Track 4: This New World: Preservation technology and emerging issues within our historic buildings and built landscapes
4 - 'Reversible Monuments: Historic Environment as Contemporary Medium'
Wednesday, September 26
10:30 AM - 12:00 PM
Mary Kay Judy
Mary Kay Judy- Architectural & Cultural Heritage Conservation
"Reversible Monuments: Historic Environment as Contemporary Medium," will provide an overview of the project which has focused on the increasing phenomenon of contemporary artists using historic architecture, features, infrastructure, and streetscapes as the primary artistic medium of their work, as opposed to solely places of art installation or exhibition.
By their nature, "Reversible Monuments" have a strong conservation and historic preservation component, as the works are designed to be temporary, reversible and designed in such a way that no materials, or means and methods- will leave a lasting impact - and all inevitably highlight the historic resource's most enduring and significant features.
The resulting works to date have been powerful in challenging the public by expanding familiar and pre-conceived ideas about a historic building or site, and prompting the viewer to reconsider and reframe the site's history and narrative. At the same time, in utilizing site-specific historic resources as a medium, they have inevitably highlighted the most relevant issues of historic preservation, including conservation, sustainability, curatorial management, economic impact and advocacy.
Select case studies include: Olafur Eliasson Studio's "The New York City Waterfalls" (2008); Tatzu Nishi's "Discovering Columbus" (2012); JR's "Unframed" (2014); Fujiko Nakaya's "Veil" (2014); Waldemart Klyuzko's "Home East" (2015); and Melissa McGill's "Constellation" (2015); Amanda Browder's "Spectral Locus" (2016); Yayoi Kusama's "Dots Obsession – Alive, Seeking for Eternal Hope" (2016) and Ai Wei Wei's "Good Fences Make Good Neighbors" (2017). All of these select case studies were installed at protected and designated monuments and sites, including local landmarks, National Register and National Landmark sites.
Contemporary artists' interaction with historic resources via these temporary, reversible, site-specific installations offers the professional historic preservation community an untapped, unprecedented opportunity for innovative collaboration in utilizing the resources themselves, while leaving no lasting impact by means of careful material and means and methods selection.

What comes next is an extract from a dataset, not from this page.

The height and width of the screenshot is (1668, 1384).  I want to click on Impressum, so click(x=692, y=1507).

The project "Reversible Monuments" was funded by the New York State Council on the Arts (NYSCA). Project objectives include: 1.) Research, documentation, and cataloguing contemporary art installations using historic resources; 2.) Compilation of reversible means and methods for use in temporary work from an architectural conservation and preservation context, i.e., lighting, projections, window installations, paste-ups, fabric scrims, birds, etc. and 3.) interviews with artists, curators and commissioning contemporary arts organizations and historic site stewards.

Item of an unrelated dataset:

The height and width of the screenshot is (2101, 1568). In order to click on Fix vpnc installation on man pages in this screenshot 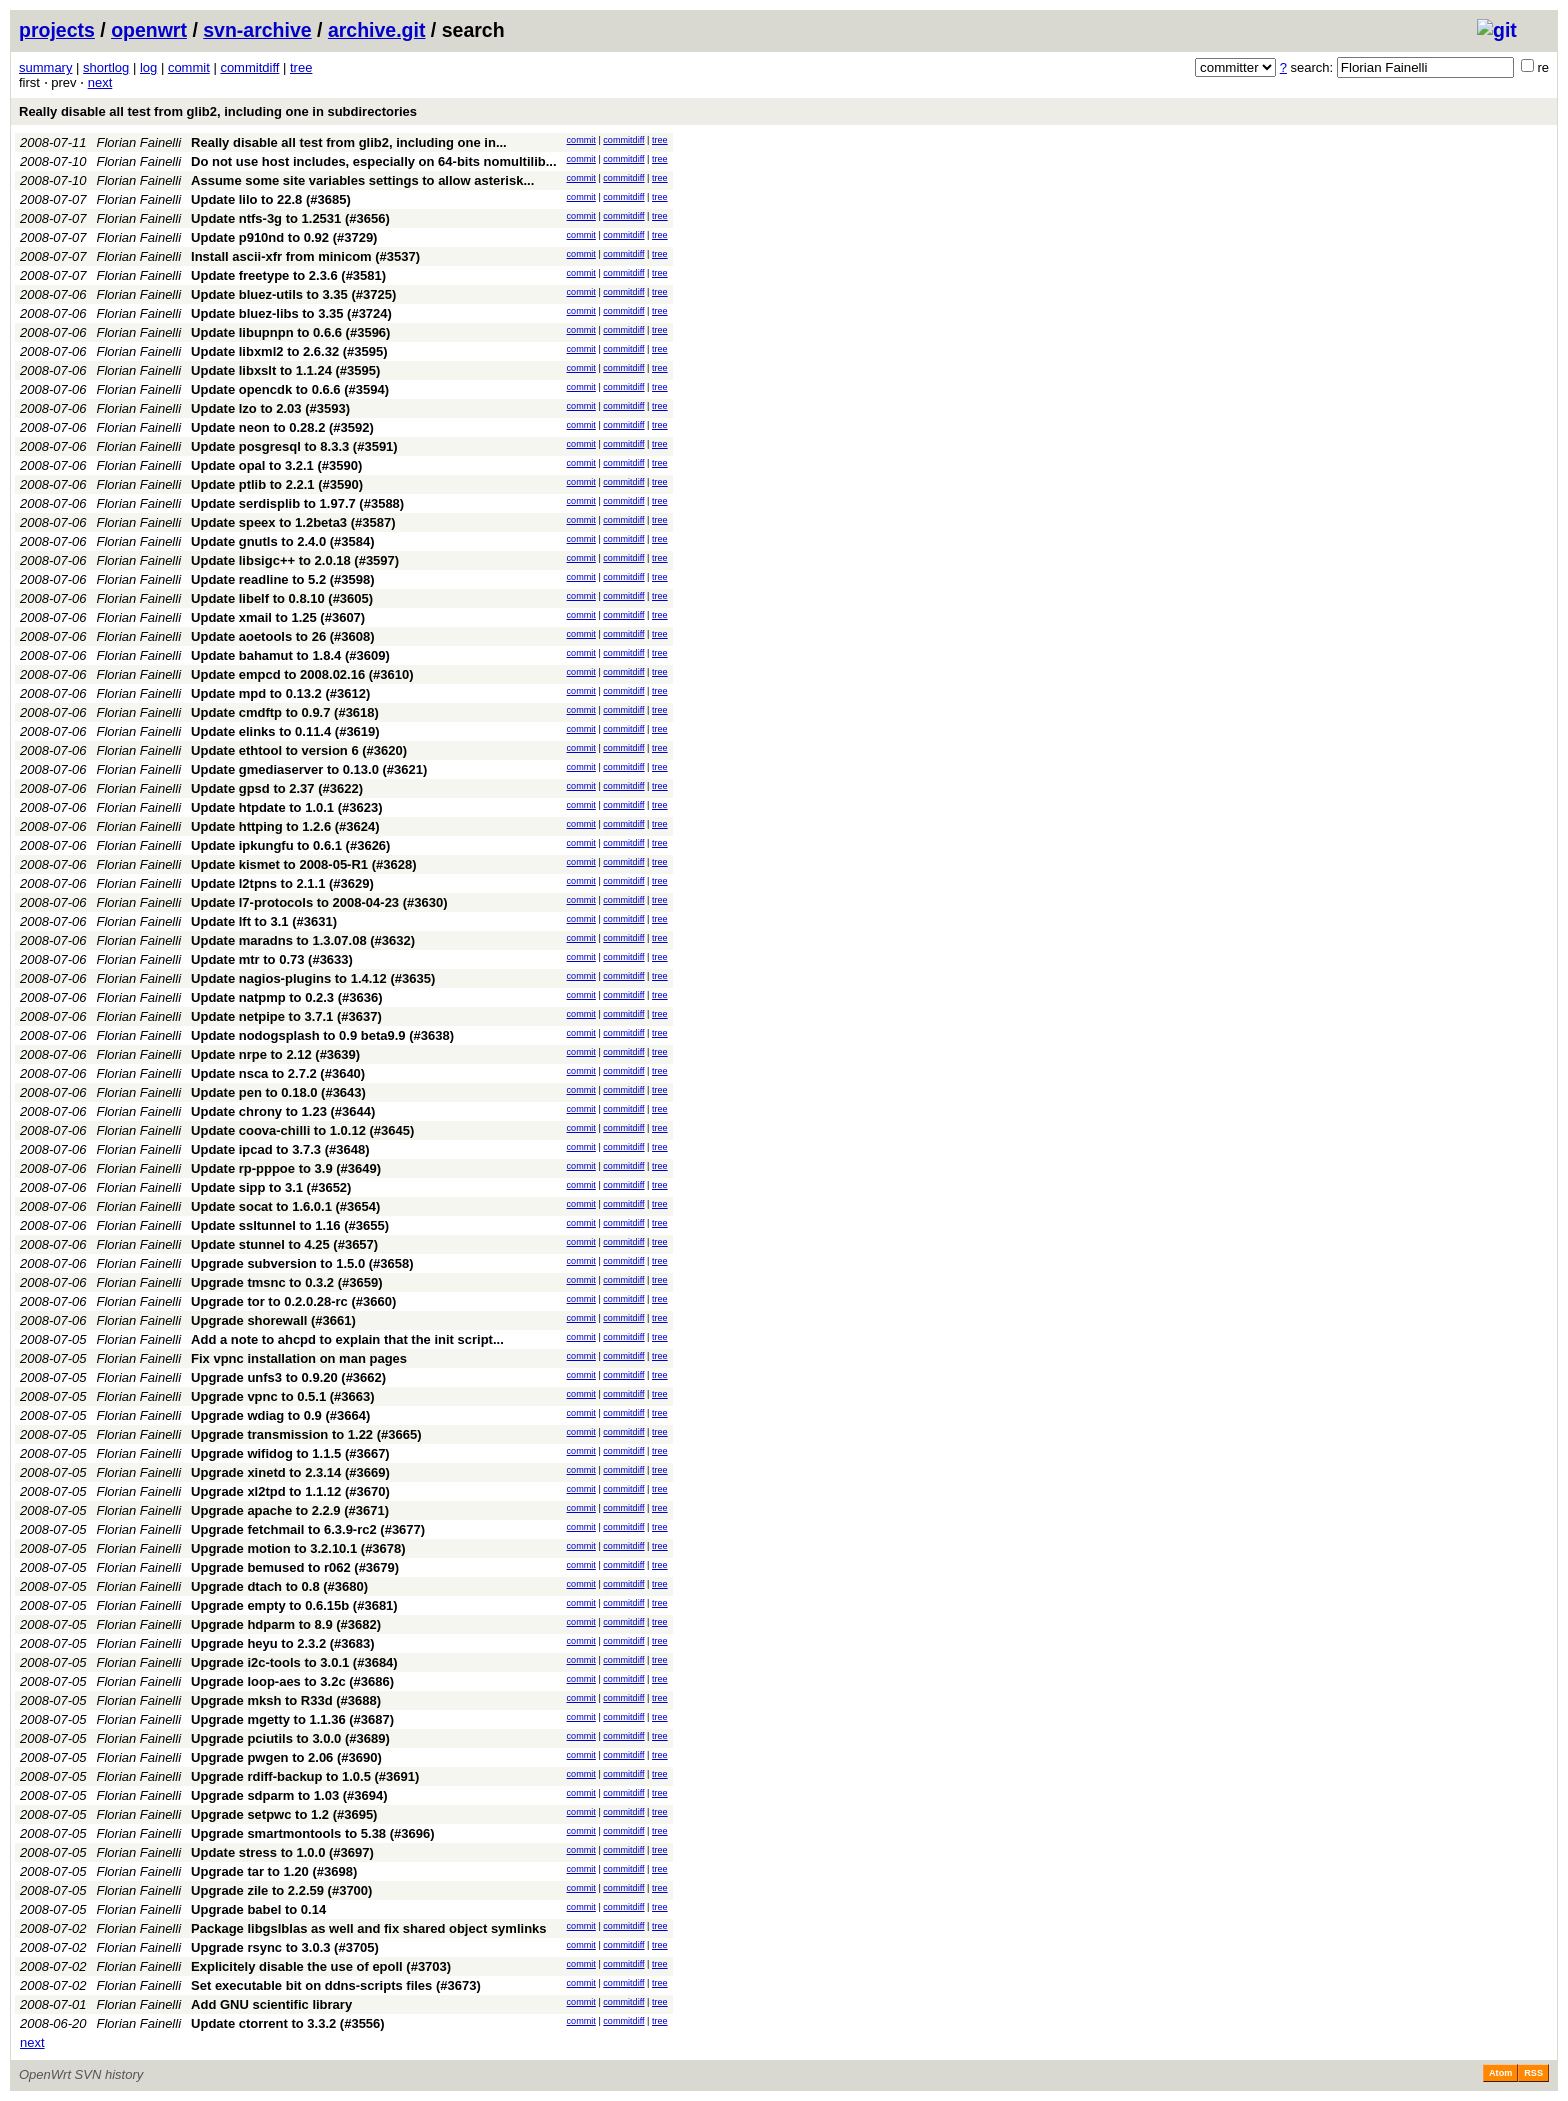, I will do `click(299, 1358)`.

- Upon completion, participant will be able to list case studies of contemporary artists utilizing historic resources in temporary reversible ways.
- Upon completion, participant will be able to describe the innovative materials and means and methods that contemporary artists have utilized to interact with historic resources.
- Upon completion, participant will be able to discuss the "behind the scenes" efforts and process in bringing a work to fruition by the stewards of historic landmarks and sites.
- Upon completion, participant will be able to recognize that there are collaborative opportunities between the professional preservation community and contemporary artists.